Depth covered by twitterapi.io's advanced_search is deeper than X official's recent-search window — practical for full-archive exports. For specific time windows add since:YYYY-MM-DD until:YYYY-MM-DD to narrow.
import os, requests, json, time
HEADERS = {"X-API-Key": os.environ["TWITTERAPI_IO_KEY"]}
BASE = "https://api.twitterapi.io"
def export_history(handle: str, out_path: str = "history.jsonl"):
"""Restart-safe full-archive export for @handle."""
seen = set()
if os.path.exists(out_path):
with open(out_path) as f:
for line in f:
seen.add(json.loads(line)["id"])
print(f"resume: {len(seen)} tweets already saved")
cursor = None
while True:
params = {"query": f"from:{handle}"}
if cursor:
params["cursor"] = cursor
r = requests.get(
f"{BASE}/twitter/tweet/advanced_search",
headers=HEADERS, params=params, timeout=15,
)
r.raise_for_status()
resp = r.json()
rows = resp.get("tweets", [])
new = 0
with open(out_path, "a") as f:
for t in rows:
if t["id"] in seen:
continue
seen.add(t["id"])
f.write(json.dumps(t) + "\n")
new += 1
print(f"+{new} tweets (total: {len(seen)})")
cursor = resp.get("next_cursor")
if not cursor:
break
time.sleep(0.3) # gentle pace
return len(seen)
total = export_history("twitterapi_io")
print(f"archived: {total} tweets")
Path 2 — X official `/2/tweets/search/all`
X's official full-archive endpoint requires elevated access.
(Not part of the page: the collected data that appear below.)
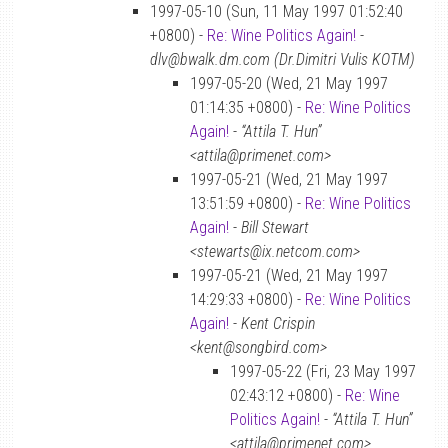
1997-05-10 (Sun, 11 May 1997 01:52:40
+0800) -
Re: Wine Politics Again!
-
dlv@bwalk.dm.com (Dr.Dimitri Vulis KOTM)
1997-05-20 (Wed, 21 May 1997
01:14:35 +0800) -
Re: Wine Politics
Again!
-
“Attila T. Hun”
<attila@primenet.com>
1997-05-21 (Wed, 21 May 1997
13:51:59 +0800) -
Re: Wine Politics
Again!
-
Bill Stewart
<stewarts@ix.netcom.com>
1997-05-21 (Wed, 21 May 1997
14:29:33 +0800) -
Re: Wine Politics
Again!
-
Kent Crispin
<kent@songbird.com>
1997-05-22 (Fri, 23 May 1997
02:43:12 +0800) -
Re: Wine
Politics Again!
-
“Attila T. Hun”
<attila@primenet.com>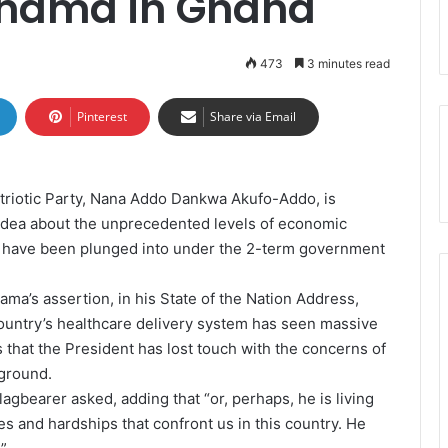
ahama in Ghana
473
3 minutes read
Pinterest
Share via Email
triotic Party, Nana Addo Dankwa Akufo-Addo, is
idea about the unprecedented levels of economic
le have been plunged into under the 2-term government
a’s assertion, in his State of the Nation Address,
country’s healthcare delivery system has seen massive
that the President has lost touch with the concerns of
 ground.
agbearer asked, adding that “or, perhaps, he is living
ties and hardships that confront us in this country. He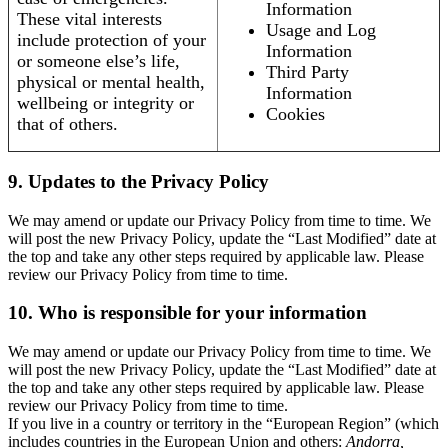
Information
These vital interests
Usage and Log
include protection of your
Information
or someone else’s life,
Third Party
physical or mental health,
Information
wellbeing or integrity or
Cookies
that of others.
9. Updates to the Privacy Policy
We may amend or update our Privacy Policy from time to time. We
will post the new Privacy Policy, update the “Last Modified” date at
the top and take any other steps required by applicable law. Please
review our Privacy Policy from time to time.
10. Who is responsible for your information
We may amend or update our Privacy Policy from time to time. We
will post the new Privacy Policy, update the “Last Modified” date at
the top and take any other steps required by applicable law. Please
review our Privacy Policy from time to time.
If you live in a country or territory in the “European Region” (which
includes countries in the European Union and others:
Andorra,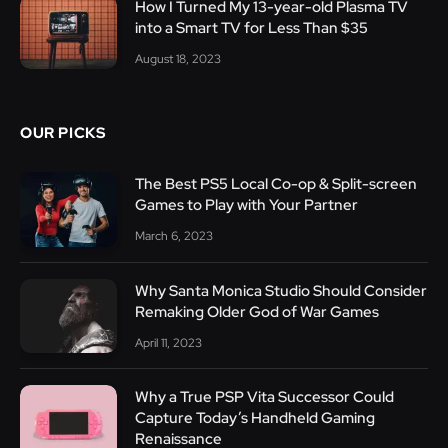
How I Turned My 13-year-old Plasma TV
into a Smart TV for Less Than $35
August 18, 2023
OUR PICKS
The Best PS5 Local Co-op & Split-screen
Games to Play with Your Partner
March 6, 2023
Why Santa Monica Studio Should Consider
Remaking Older God of War Games
April 11, 2023
Why a True PSP Vita Successor Could
Capture Today’s Handheld Gaming
Renaissance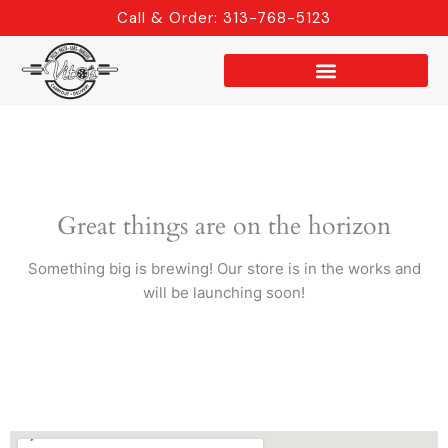
Skip
Call & Order: 313-768-5123
to
content
Great things are on the horizon
Something big is brewing! Our store is in the works and
will be launching soon!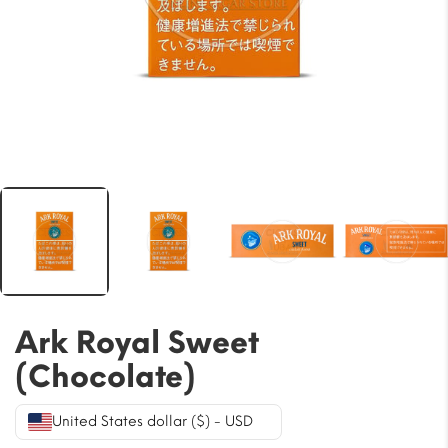
Ark Royal Sweet
(Chocolate)
United States dollar ($) - USD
The standard /2/tweets/search/recent is a ~7-day rolling window — not suitable for historical exports. search_all_tweets covers deeper history but is gated by access tier.
Pricing per docs.x.com/x-api/getting-started/pricing: $0.005 per post read.
# pip install tweepy — requires elevated access for search_all_tweets
import tweepy, json
client = tweepy.Client(bearer_token="YOUR_X_BEARER")
def export_history_x(handle: str, out_path: str = "history_x.jsonl"):
with open(out_path, "a") as f:
for page in tweepy.Paginator(
client.search_all_tweets,
query=f"from:{handle}",
max_results=500,
tweet_fields=["created_at", "public_metrics"],
):
for t in page.data or []:
f.write(json.dumps({"id": t.id, "text": t.text, "created_at": str(t.created_at), "public_metrics": t.public_metrics}) + "\n")
export_history_x("twitterapi_io")
Side-by-side comparison — 2 paths to history export
Same job (export full archive) across both providers. Costs derived from cited pricing.
Two practical observations: (a) cost ratio (~33×) compounds at archive scale — 10K tweets is $1.50 vs $50; (b) X official's full-archive access requires the right tier — twitterapi.io has no such gating.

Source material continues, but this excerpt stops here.